> Problem requirements: Write out only the lines from the top of the listing below through the one with "do podrażnień, a nawet zapalenia mieszków", exactly as they stand, while keeping pictures out of the copy.

> Task input:
....

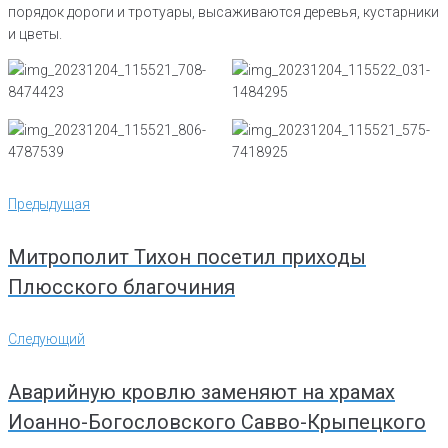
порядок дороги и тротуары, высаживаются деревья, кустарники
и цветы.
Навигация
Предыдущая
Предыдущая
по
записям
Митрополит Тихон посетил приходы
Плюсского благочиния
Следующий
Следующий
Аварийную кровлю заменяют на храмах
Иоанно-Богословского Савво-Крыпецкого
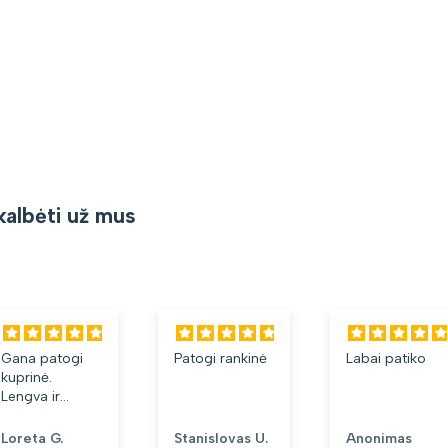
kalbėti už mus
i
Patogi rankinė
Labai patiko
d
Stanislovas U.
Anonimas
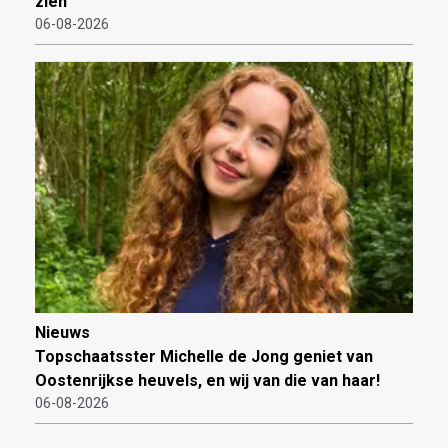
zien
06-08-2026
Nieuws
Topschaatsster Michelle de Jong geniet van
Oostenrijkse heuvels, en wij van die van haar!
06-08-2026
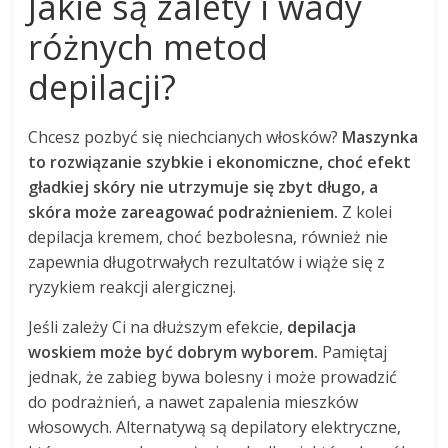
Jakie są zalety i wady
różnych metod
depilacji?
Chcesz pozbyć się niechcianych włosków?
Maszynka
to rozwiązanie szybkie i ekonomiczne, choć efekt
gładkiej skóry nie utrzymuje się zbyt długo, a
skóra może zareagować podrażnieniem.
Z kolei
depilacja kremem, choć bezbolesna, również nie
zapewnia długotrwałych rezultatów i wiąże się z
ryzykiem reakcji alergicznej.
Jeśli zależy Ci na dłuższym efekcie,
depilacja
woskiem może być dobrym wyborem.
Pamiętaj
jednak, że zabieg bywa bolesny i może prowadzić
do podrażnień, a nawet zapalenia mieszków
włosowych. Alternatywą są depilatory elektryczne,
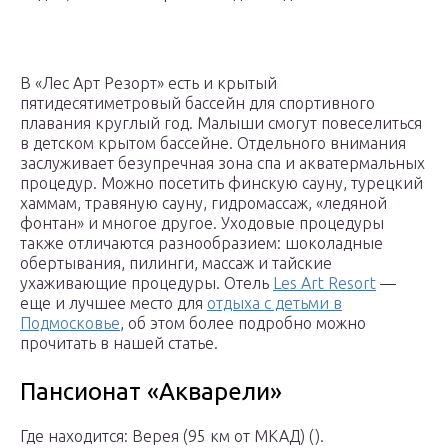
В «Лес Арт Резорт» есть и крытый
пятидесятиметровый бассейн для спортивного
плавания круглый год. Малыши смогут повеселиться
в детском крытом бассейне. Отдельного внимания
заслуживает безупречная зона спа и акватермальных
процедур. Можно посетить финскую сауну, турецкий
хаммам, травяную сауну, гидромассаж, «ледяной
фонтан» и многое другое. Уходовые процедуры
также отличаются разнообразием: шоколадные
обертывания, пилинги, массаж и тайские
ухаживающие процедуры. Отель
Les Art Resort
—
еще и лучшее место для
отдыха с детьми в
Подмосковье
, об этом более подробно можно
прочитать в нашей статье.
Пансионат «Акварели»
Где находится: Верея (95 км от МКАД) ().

....

> Worked solution:
порядок дороги и тротуары, высаживаются деревья, кустарники
и цветы.
Навигация
Предыдущая
Предыдущая
по
записям
Митрополит Тихон посетил приходы
Плюсского благочиния
Следующий
Следующий
Аварийную кровлю заменяют на храмах
Иоанно-Богословского Савво-Крыпецкого
kalbėti už mus
i
Patogi rankinė
Labai patiko
d
Stanislovas U.
Anonimas
zien
06-08-2026
Nieuws
Topschaatsster Michelle de Jong geniet van
Oostenrijkse heuvels, en wij van die van haar!
06-08-2026
Jakie są zalety i wady
różnych metod
depilacji?
Chcesz pozbyć się niechcianych włosków?
Maszynka
to rozwiązanie szybkie i ekonomiczne, choć efekt
gładkiej skóry nie utrzymuje się zbyt długo, a
skóra może zareagować podrażnieniem.
Z kolei
depilacja kremem, choć bezbolesna, również nie
zapewnia długotrwałych rezultatów i wiąże się z
ryzykiem reakcji alergicznej.
Jeśli zależy Ci na dłuższym efekcie,
depilacja
woskiem może być dobrym wyborem.
Pamiętaj
jednak, że zabieg bywa bolesny i może prowadzić
do podrażnień, a nawet zapalenia mieszków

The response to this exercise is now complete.